Geographical proximity != topological proximity in the age of BGP and
tiered ISPs (we've seen a great deal of traffic between NZ and Asia go
via the mainland US - and this went on for years!). But most
importantly, you're comparing mature networks with decades of
underinvestment and a heavy user load against a new network with light
beta user load.
>
> I think it is a norm to have shared last mile and advertise the "max"
> capacity, just like what cable providers did.
>
In the case of Starlink, that last mile is awfully long, though...
>
> I remembered when they start launching the beta test. Only that
> latitude range had continuous satellite coverage. I assume the service
> outside that range would be unstable. But they have ground station
> built out of that range already. So, they just need to launch more
> SpaceX rockets...
>
Indeed. But there is more to this than that. Basically, each satellite
in an inclined orbit crosses each parallel (latitude) up to its
inclination twice per orbit. Since there is a lot less length of
parallel at higher-numbered latitudes, parallels with latitudes close
the the inclination get more satellite crossings per mile of parallel
per hour. So more rockets isn't going to change the density disparity
unless their satellites will go into orbits with vastly different
inclinations (which I hope they will).
>
> For CDN, they signed agreements with Google (and Azure?) I expect
> ground stations have direct interconnection with the cloud providers
> for content. They can also have caches installed in the ground station
> (e.g., netflix, youtube), similar to some ordinary ISPs installed
> in-network caches in Central Offices. However, i agree that they
> cannot do caching on the satellites, particularly we have HTTPS :)
>
That still puts them on the wrong side of the link ;-)

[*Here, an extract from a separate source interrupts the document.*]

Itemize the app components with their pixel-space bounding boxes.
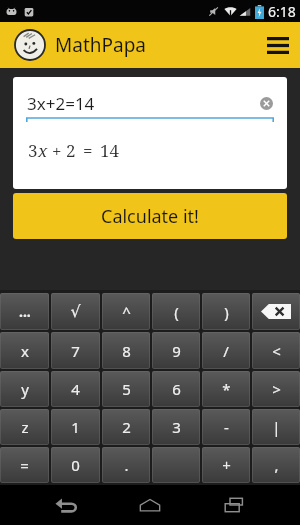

Honestly, I can understand Americans' and Canadian frustrations with
their ISPs in rural areas, but compared to people who simply cannot get
Internet from any other source than satellite for reasons of remoteness,
depth of ocean or impenetrability of jungle or mountains, that
regulatory problem is very much a first world one ;-)
--
****************************************************************
Dr. Ulrich Speidel
School of Computer Science
Room 303S.594 (City Campus)
Ph: (+64-9)-373-7599 ext. 85282
The University of Auckland
ulrich@cs.auckland.ac.nz
http://www.cs.auckland.ac.nz/~ulrich/
****************************************************************
^ permalink raw reply [flat|nested] 10+ messages in thread
* Re: [Starlink] speedtest.net takes a look at sat internet around the globe
2021-08-13 1:55 ` Ulrich Speidel
@ 2021-08-13 2:10 ` David Lang
2021-08-13 3:45 ` Ulrich Speidel
0 siblings, 1 reply; 10+ messages in thread
From: David Lang @ 2021-08-13 2:10 UTC (permalink / raw)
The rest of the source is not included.